We can use Monte Carlo method to solve problems:

To generate samples $\{x^{(r)}\}^R_{r = 1}$ from a given pdf $p(x)$
To estimate expectation of functions $\phi(x)$ (test function) by pdf $p(x)$ i.e. $\mathbb{E}_{x\sim p(x)}[\phi(x)]=\int p(x)\phi(x)dx$

We define Simple Monte Carlo as: given $\{x^{(r)}\}^R_{r = 1} \sim p(x)$ we can estimate the expectation $\mathbb{E}_{x\sim p(x)}[\phi(x)] \approx \frac{1}{R}\sum_{r=1}^R \phi(x^{(r)}) = \hat \Phi$ .
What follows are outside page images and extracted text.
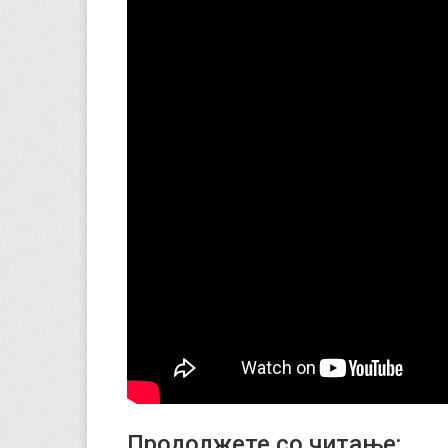
Продолжете со читање: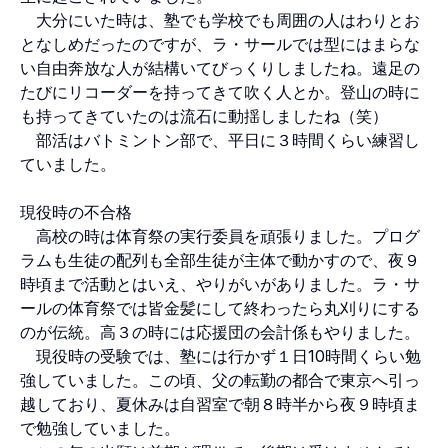
大分にいた時は、塾でも学校でも周囲の人はわりとお
となしめだったのですが、ラ・サールでは型にはまらな
い自由奔放な人が結構いてびっくりしましたね。遠足の
たびにリコーダーを持ってきて吹く人とか。登山の時に
も持ってきていたのは流石に動揺しましたね（笑）
部活はバトミントン部で、平日に３時間くらい練習し
ていました。
現役時の不合格
高校の時は体育祭の実行委員を頑張りました。プログ
ラムも生徒の配列も全部生徒が主体で動かすので、夜９
時頃まで活動とはいえ、やりがいがありました。ラ・サ
ールの体育祭では皆金髪にして終わったら丸刈りにする
のが伝統。高３の時には応援団の会計係もやりました。
現役時の受験では、塾には行かず１日10時間くらい勉
強していました。この頃、父の転勤の都合で東京へ引っ
越しており、夏休みは自習室で朝８時半から夜９時頃ま
で勉強していました。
The fact that $\hat \Phi$ is a consistent estimator of $\mathbb{E}_{x\sim p(x)}[\phi(x)]$ by the law of large numbers (i.e. unbiased $\mathbb{E}[\hat \Phi] = \Phi$ and $\mathbb{V}[\hat \Phi] = \frac{1}{R} \mathbb{V}[\Phi]$ )
Accuracy of the Monte Carlo estimate dependds on the variance of $\phi$

Importance Sampling

The above two method works with the given pdf $p(x)$ , but what if we don't have the pdf $p(x)$ ? We can use importance sampling to solve this problem. Importance sampling is a method to estimate the expectation of a function $\phi(x)$ .
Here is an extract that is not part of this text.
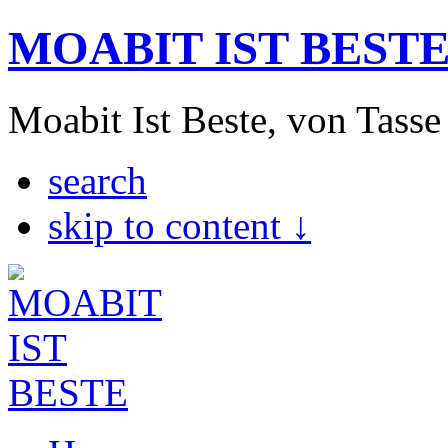
MOABIT IST BEST
Moabit Ist Beste, von Tasse
search
skip to content ↓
The pdf we want to draw sampels can be evaluated up to normalizing constant $p(x) = \tilde{p}(x)/Z$
We also can have a simple pdf $q(x)$ that can be evaluated up to normalizing constant $q(x) = \tilde{q}(x)/Z_q$

In importance sampling:

we draw $R$ samples from $q(x)$ as $\{x^{(r)}\}^R_{r = 1}$ .
Then we use weights to reduce/importance the values of $x$ from $q(x)$ to $p(x)$ by $\tilde{w}_r = \frac{\tilde{p}(x^{(r)})}{\tilde{q}(x^{(r)})}$ .
Based on normalizing property, we can get $\frac{1}{R}\sum_{r = 1}^R \tilde{w}_r \approx \mathbb{E}_{x\sim q(x)}[\tilde{p}(x)/\tilde{q}(x)] = \int \tilde{p}(x)/\tilde{q}(x) q(x) dx = Z_p/Z_q$ .
Rewrite simple Monte Carlo $\Phi = \int \phi(x)p(x)dx = \int\phi(x) \frac{p(x)}{q(x)} q(x) dx \approx \frac{1}{R}\sum_{r = 1}^R \phi(x^{(r)}) \frac{p(x^{(r)})}{q(x^{(r)})} = \frac{Z_q}{Z_p} \frac{1}{R} \sum_{r = 1}^R \phi(x^{(r)}) \frac{\tilde{p}(x^{(r)})}{\tilde{q}(x^{(r)})} = \frac{1}{R} \sum_{r = 1}^R \phi(x^{(r)}) \cdot w_r = \hat \Phi_{iw}$ where $w_r = \frac{\tilde{w}_r}{\sum_{r = 1}^R \tilde{w}_r}$ and $\hat \Phi_{iw}$ is the importance weighted estimator of $\Phi$ .

Rejection Sampling

We have the other sampling method without using pdf $p(x)$ . Similar as importance sampling, we would like to use a simpler propsal density $q(x)$ (can be evaluated within a multiplicative factor $Z_q$ ). We assume $c\tilde{q}(x) > \tilde{p}(x)$ for all $x$ . That is we have rejection sampling procedure follows:

Generate two random variables
1. Denote the one generated from the proposal density $q(x)$ as $x$ .
2. Denote the one uniformly generated from the interval $[0, c\tilde{q}(x)]$ as $u$ .
Evaluate $\tilde{p}(x)$ $\tilde{p} (x)$ and accept or reject the sample $x$ $x$ by comparing the value of $u$ $u$ with the value of $\tilde{p}(x)$ $\tilde{p} (x)$ .
1. If $u > \tilde{p}(x)$ , reject the sample $x$ .
2. else, accept the sample $x$ . Add $x$ into set of samples $\{x^{(r)}\}^R_{r = 1}$ and discard $u$ .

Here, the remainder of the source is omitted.